Alright, let me be the first (or hopefully not) to say, “Well done on a fantastic first step!!!”, but are you ready to really go the extra mile for your and the take the next one because, well, it might raise one or two eyebrows to say the least…

A ways back while I was implementing a vintage cocktail program at notable French restaurant,  the chef, who happens to be a James Beard Award winner and an avid cocktail enthusiast, made a very interesting observation while sipping on his Natural Daiquiri(a simple combination of white rum, fresh lime juice, and sugar).  To make truly great cocktails, you have a very small margin of error, smaller even, than that of preparing a dish on the line, and precise measurement in coordination with the use of only the finest ingredients is paramount the ultimate quality of the final product.  Further, the smaller the number of ingredients in a mixed drink, the more important perfect measurement becomes as even the slightest misproportion can take drinks like a Daiquiri, a Manhattan, or even a Cosmo (and yes, I believe that when made in perfect proportion, the Cosmopolitan is a yummy drink) from a memorable cocktail experience to a something strong, yet forgettable in the span of little more than a quarter of an oz.

Now, I know we are really in cocktail geek territory here, but folks, I believe our friend is right on the money and this conversation reaffirmed my belief that if we truly want to offer each and every one of friends/guests the best cocktails we can muster, we will have to reacquaint ourselves with a little tool most of us bartenders love to hate: The jigger.

Now, for most of us who have spent any time behind the stick, the word J-I-G-G-E-R reads more like a 4 letter word and I understand the disdain.  Most bartenders see the jigger as a form of “training wheels”, not too mention a hinderance to quick cocktail production.  On top of that, a lot of guests view it purely as a way to limit the amount of “fun going into their glass”.

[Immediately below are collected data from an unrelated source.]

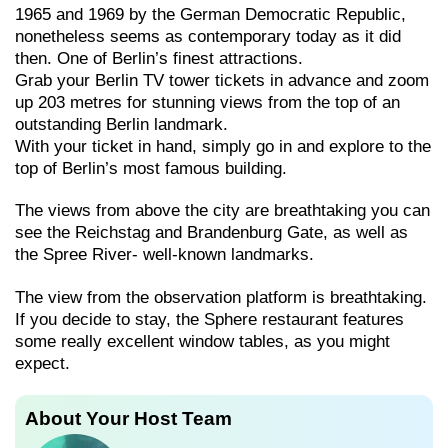
1965 and 1969 by the German Democratic Republic,
nonetheless seems as contemporary today as it did
then. One of Berlin’s finest attractions.
Grab your Berlin TV tower tickets in advance and zoom
up 203 metres for stunning views from the top of an
outstanding Berlin landmark.
With your ticket in hand, simply go in and explore to the
top of Berlin’s most famous building.
The views from above the city are breathtaking you can
see the Reichstag and Brandenburg Gate, as well as
the Spree River- well-known landmarks.
The view from the observation platform is breathtaking.
If you decide to stay, the Sphere restaurant features
some really excellent window tables, as you might
expect.
About Your Host Team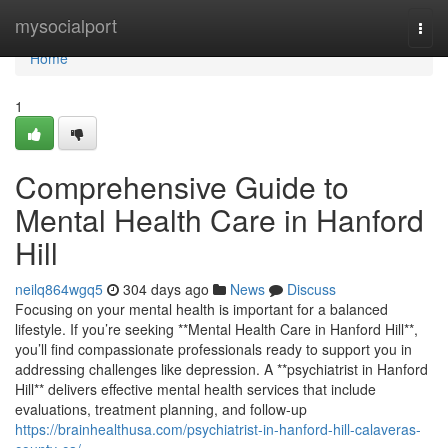
Home
mysocialport
Togg
navi
Home
1
Comprehensive Guide to
Mental Health Care in Hanford
Hill
neilq864wgq5
304 days ago
News
Discuss
Focusing on your mental health is important for a balanced
lifestyle. If you’re seeking **Mental Health Care in Hanford Hill**,
you’ll find compassionate professionals ready to support you in
addressing challenges like depression. A **psychiatrist in Hanford
Hill** delivers effective mental health services that include
evaluations, treatment planning, and follow-up
https://brainhealthusa.com/psychiatrist-in-hanford-hill-calaveras-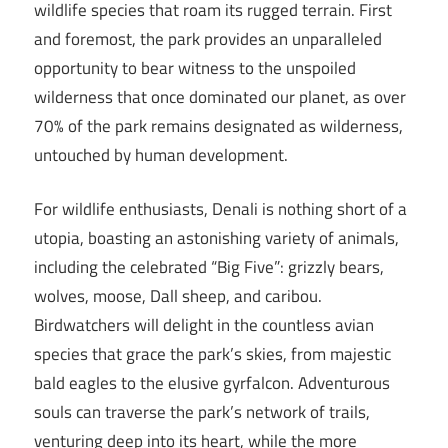
wildlife species that roam its rugged terrain. First
and foremost, the park provides an unparalleled
opportunity to bear witness to the unspoiled
wilderness that once dominated our planet, as over
70% of the park remains designated as wilderness,
untouched by human development.
For wildlife enthusiasts, Denali is nothing short of a
utopia, boasting an astonishing variety of animals,
including the celebrated “Big Five”: grizzly bears,
wolves, moose, Dall sheep, and caribou.
Birdwatchers will delight in the countless avian
species that grace the park’s skies, from majestic
bald eagles to the elusive gyrfalcon. Adventurous
souls can traverse the park’s network of trails,
venturing deep into its heart, while the more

But I am talking strictly about cocktails here, not your common well drink or straight spirit where, yes, you can, certainly argue, the value in the drink, for most people, probably lies more in the quantity(and the brand) than anything else.

The value in a cocktail, though, is something totally different and I say, in full confidence, that the average imbiber will take a perfectly balanced cocktail that dances cleanly and crisply across the palate, than one that is strong, served in a giant glass, and completely out of balance.

Most cocktail enthusiasts would probably agree, a cocktail is about the magic that comes forth from the perfect marriage of several ingredients to create a new and exciting flavor profile.  And this, my friends, most definitely requires precision.  Further, at $10.00 a pop, why shouldn’t a guest expect the same consistency from a cocktail as they would in a glass of wine at the same price point.

So, for the 8 years, I decided to put my money where my mouth is, having not only required of myself the use of a jigger for all precision cocktails, but begun the use of jiggers for all concepts and clients.

Do I face resistance?

Of course,, but after several tastings and trainings the proof was definitely in the pudding.  Each and every one of the bartenders I have worked with agreed that, yes, missing the proper proportion by even that quarter oz. changed the cocktail a great deal and the level of consistency they gained with the jigger was worth the stretch.  Checking back with the very same bartenders, I have found that they actually learned to love the jigger and the confidence and professionalism it afforded them.

Alright, so for all of you mulling over the heresy of using a jigger, humor me, and give it a try for a day or two.  Heck, make it even easier on yourself; try simply measuring the juices and modifying agents(which is what I recommend for a busy bar), which, in smaller proportions, make the biggest difference in the final product, while continuing to free pour the base spirit; a win/win situation for everyone.